💚Pengecut💚

17 5 2
                                    

"Ngaku deh, Mas Gilang baik gini pasti ada maunya," ujar Eva.

"Kafenya bagus ya, lain kali mas ajak Yanti ke sini ah," Gilang mencoba mengalihkan arah pembicaraan.

"Ovie doain mas budek beneran," sindir Ovie.

"Astaghfirullah bibir nggak difilter dulu kalau ngomong," balas Gilang.

Lily memilih berkutat dengan ponselnya, dia tidak tertarik dengan obrolan mereka bertiga. Wajahnya tampak murung sejak pagi karena sampai Magrib, Dani belum juga ada kabar.

"Ning Lily kalem amat," sindir Eva.

Lily menatapnya sejenak kemudian kembali fokus ke ponselnya.

"Gimana nggak galau tiba-tiba ayah datang," tambah Ovie.

"Memang kenapa kalau ayah ke Jogja?" tanya Gilang.

"Mas gilang, dia belum siap untuk bertemu calon suami, apalagi sampai memikirkan tentang pernikahan," jelas Eva.

"Cuma pertemuan biasa kok, kalaupun Lily nggak cocok nantinya Ayah nggak bakal maksa dia, ayah bukan orang kuno ya," tutur Gilang.

"Tapi ayah bilang kalau ini terakhir kalinya ayah menjodohkan Lily. Setelah itu Lily harus ikut ayah ke Semarang dan menikah," ujar Lily.

"Percaya deh sama omongan mas Gilang," Gilang berusaha meyakinkan Lily.

"Jangan percaya, Ly. Musrik loh percaya sama manusia," canda Ovie.

Gilang melemparkan tatapan tajam ke Ovie.

"Hahaha. Bisa ngamuk juga Gus Gilang," ejek Eva.

Eva dan Ovie tertawa puas melihat ekspresi yang terlihat di wajah Gilang.

"Mas tuh tahu kalau kamu galau karena selama ini sudah dekat dengan seseorang, iya apa iya?" Gilang menyenggol lengan adik semata wayangnya.

"Sok tahu," balasnya sinis.

"Tahulah,  bagaimanapun aku tuh mas mu, yang kelihatannya cuek tapi selalu ngawasin adeknya yang jauh dari rumah.

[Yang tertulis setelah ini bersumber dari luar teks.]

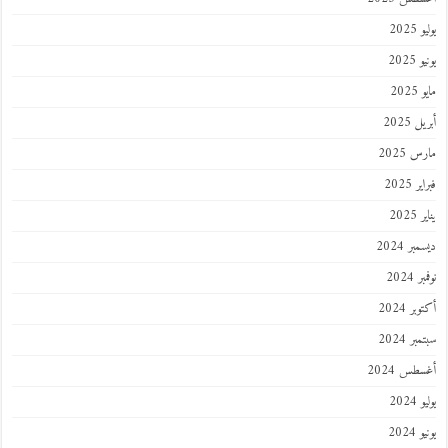
202
2025
202
 2025
 2025
 2025
202
ر 2024
 2024
ر 2024
ر 2024
طس 2024
202
2024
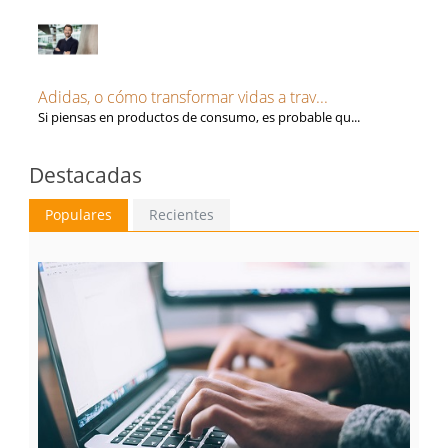
Adidas, o cómo transformar vidas a trav...
Si piensas en productos de consumo, es probable qu...
Destacadas
Populares
Recientes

Temen mas tuh di Sleman banyak,  apalagi mereka kenal kamu. Udah, nggak usah khawatir. Ayah belum tahu soal ini dan mas pastikan aman. Pertemuan besok anggap saja silaturahmi, ayah nggak akan nikahkan kamu secepat itu, hla wong mas aja belum nikah," jelas Gilang.

Senyum merekah di wajah Lily. Ucapan Gilang membuat beban di pundaknya menjadi ringan. Lily tidak pernah menyangka ternyata kakak semata wayangnya selama ini menjaganya saat jauh, bahkan mencari cara agar ayahnya tidak mendesaknya untuk menikah dengan Gus pilihan ayahnya.

Drrrt! Drrt!

Lily terkejut saat ponselnya bergetar di atas meja. Wajahnya terlihat panik saat melihat nama Dani muncul. Bukannya menjawab dia justru menekan logo telepon warna merah.
Tak lama sebuah pesan dari Dani pop up.

"Have fun. Maaf kalau ganggu, baik-baik ya di sana, Ay"

Lily menggigit bibirnya, orang yang ditunggu akhirnya mengabari tapi sayangnya di waktu yang tidak tepat. Dia menatap lesu layar ponselnya yang kembali gelap. Membiarkan pesan Dani tak terjawab.

***

Suasana Kafe lebih rame menjelang isya. Beberapa orang yang baru pulang kerja memenuhi meja. Di tambah hiburan musik yang memanjakan telinga para pengunjung.

Ting!

Suara pesan masuk di ponsel Eva membuat si pemilik memberengut.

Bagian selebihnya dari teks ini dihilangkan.